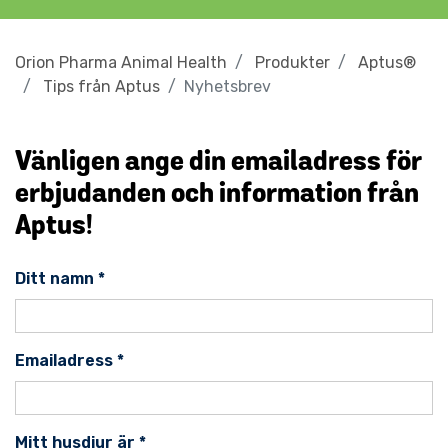
Orion Pharma Animal Health
Produkter
Aptus®
Tips från Aptus
Nyhetsbrev
Vänligen ange din emailadress för
erbjudanden och information från
Aptus!
Ditt namn
*
Emailadress
*
Mitt husdjur är
*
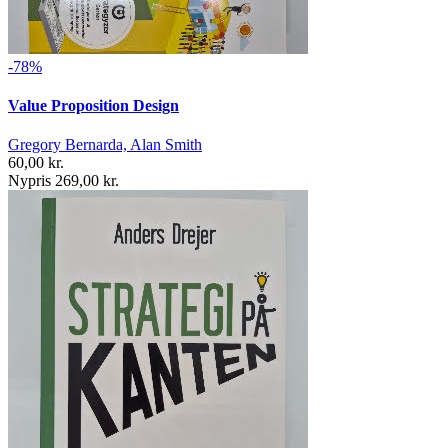
-78%
Value Proposition Design
Gregory Bernarda, Alan Smith
60,00 kr.
Nypris 269,00 kr.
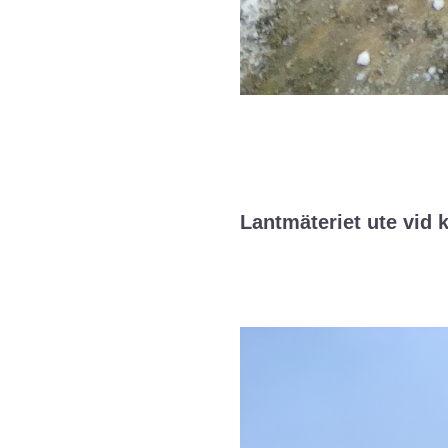
Lantmäteriet ute vid 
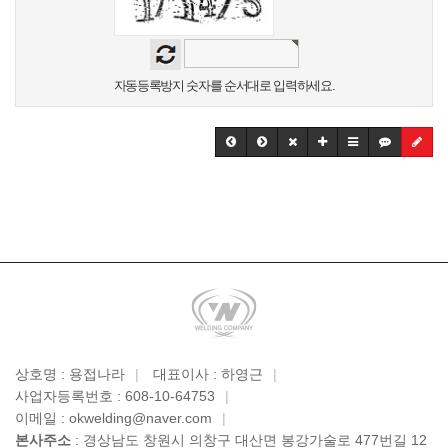
자동등록방지 숫자를 순서대로 입력하세요.
상호명 : 용접나라
|
대표이사 : 하영근
|
사업자등록번호 : 608-10-64753
|
이메일 : okwelding@naver.com
|
본사주소
: 경상남도 창원시 의창구 대산면 봉강가술로 477번길 12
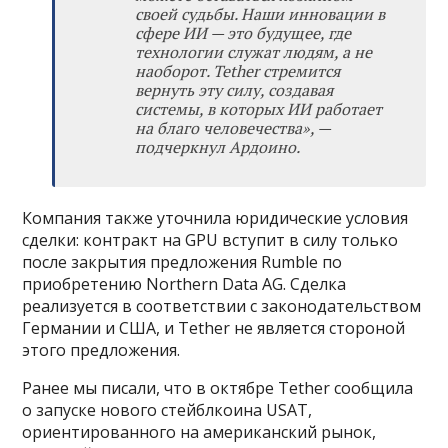
своей судьбы. Наши инновации в
сфере ИИ — это будущее, где
технологии служат людям, а не
наоборот. Tether стремится
вернуть эту силу, создавая
системы, в которых ИИ работает
на благо человечества», —
подчеркнул Ардоино.
Компания также уточнила юридические условия
сделки: контракт на GPU вступит в силу только
после закрытия предложения Rumble по
приобретению Northern Data AG. Сделка
реализуется в соответствии с законодательством
Германии и США, и Tether не является стороной
этого предложения.
Ранее мы писали, что в октябре Tether сообщила
о запуске нового стейблкоина USAT,
ориентированного на американский рынок,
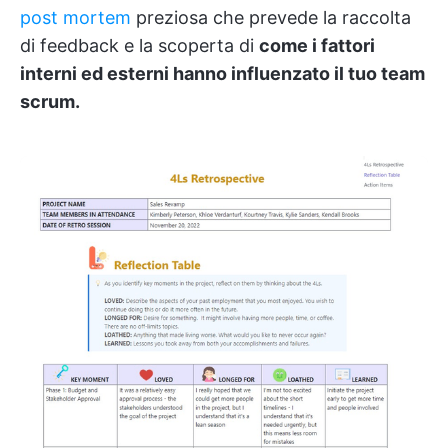
post mortem
preziosa che prevede la raccolta
di feedback e la scoperta di
come i fattori
interni ed esterni hanno influenzato il tuo team
scrum.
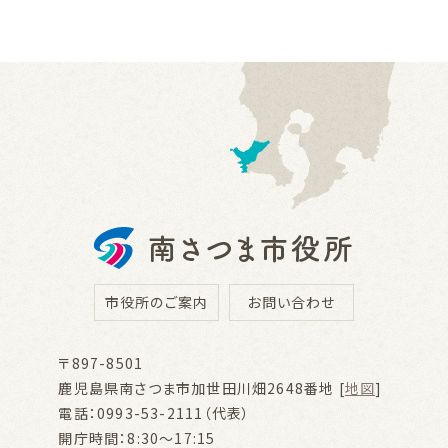
市役所のご案内
お問い合わせ
〒897-8501
鹿児島県南さつま市加世田川畑2648番地 [
地図
]
電話：0993-53-2111（代表）
開庁時間：8:30～17:15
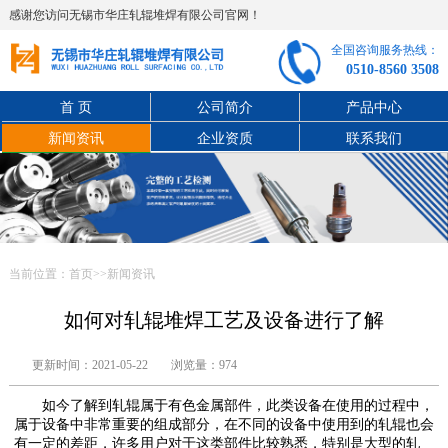
感谢您访问无锡市华庄轧辊堆焊有限公司官网！
全国咨询服务热线：
0510-8560 3508
首 页
公司简介
产品中心
新闻资讯
企业资质
联系我们
当前位置：
首页
>>
新闻资讯
如何对轧辊堆焊工艺及设备进行了解
更新时间：2021-05-22
浏览量：974
如今了解到轧辊属于有色金属部件，此类设备在使用的过程中，
属于设备中非常重要的组成部分，在不同的设备中使用到的轧辊也会
有一定的差距，许多用户对于这类部件比较熟悉，特别是大型的轧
◇ ◇ ◇ ◇
### About this exercise
Pictures are to be left out; the lines from the start of the records above through the line holding "о запуске нового" are to be returned exactly.

### Response to the exercise
Orion Pharma Animal Health
Produkter
Aptus®
Tips från Aptus
Nyhetsbrev
Vänligen ange din emailadress för
erbjudanden och information från
Aptus!
Ditt namn
*
Emailadress
*
Mitt husdjur är
*
-78%
Value Proposition Design
Gregory Bernarda, Alan Smith
60,00 kr.
Nypris 269,00 kr.
Lantmäteriet ute vid 
자동등록방지 숫자를 순서대로 입력하세요.
상호명 : 용접나라
|
대표이사 : 하영근
|
사업자등록번호 : 608-10-64753
|
이메일 : okwelding@naver.com
|
본사주소
: 경상남도 창원시 의창구 대산면 봉강가술로 477번길 12
своей судьбы. Наши инновации в
сфере ИИ — это будущее, где
технологии служат людям, а не
наоборот. Tether стремится
вернуть эту силу, создавая
системы, в которых ИИ работает
на благо человечества», —
подчеркнул Ардоино.
Компания также уточнила юридические условия
сделки: контракт на GPU вступит в силу только
после закрытия предложения Rumble по
приобретению Northern Data AG. Сделка
реализуется в соответствии с законодательством
Германии и США, и Tether не является стороной
этого предложения.
Ранее мы писали, что в октябре Tether сообщила
о запуске нового стейблкоина USAT,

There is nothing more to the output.